> _Source data_:
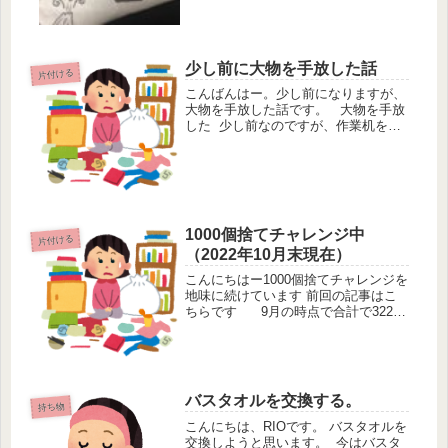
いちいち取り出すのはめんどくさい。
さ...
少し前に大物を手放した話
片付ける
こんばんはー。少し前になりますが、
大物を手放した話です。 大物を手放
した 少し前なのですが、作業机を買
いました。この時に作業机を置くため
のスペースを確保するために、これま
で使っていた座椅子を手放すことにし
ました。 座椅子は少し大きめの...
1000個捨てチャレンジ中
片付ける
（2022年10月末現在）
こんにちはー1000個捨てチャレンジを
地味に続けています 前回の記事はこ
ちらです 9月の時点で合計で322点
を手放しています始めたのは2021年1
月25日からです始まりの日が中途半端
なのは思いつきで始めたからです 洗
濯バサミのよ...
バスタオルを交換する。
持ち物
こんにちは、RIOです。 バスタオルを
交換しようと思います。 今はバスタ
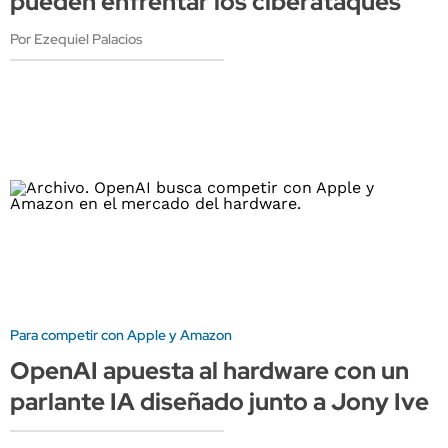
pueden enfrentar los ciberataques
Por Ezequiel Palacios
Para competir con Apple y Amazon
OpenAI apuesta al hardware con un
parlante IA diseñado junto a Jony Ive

> _BRIEF_:
From the entries above, output every line exactly and omit any image.

> _YOUR SOLUTION_:
いちいち取り出すのはめんどくさい。
さ...
少し前に大物を手放した話
片付ける
こんばんはー。少し前になりますが、
大物を手放した話です。 大物を手放
した 少し前なのですが、作業机を買
いました。この時に作業机を置くため
のスペースを確保するために、これま
で使っていた座椅子を手放すことにし
ました。 座椅子は少し大きめの...
1000個捨てチャレンジ中
片付ける
（2022年10月末現在）
こんにちはー1000個捨てチャレンジを
地味に続けています 前回の記事はこ
ちらです 9月の時点で合計で322点
を手放しています始めたのは2021年1
月25日からです始まりの日が中途半端
なのは思いつきで始めたからです 洗
濯バサミのよ...
バスタオルを交換する。
持ち物
こんにちは、RIOです。 バスタオルを
交換しようと思います。 今はバスタ
pueden enfrentar los ciberataques
Por Ezequiel Palacios
Para competir con Apple y Amazon
OpenAI apuesta al hardware con un
parlante IA diseñado junto a Jony Ive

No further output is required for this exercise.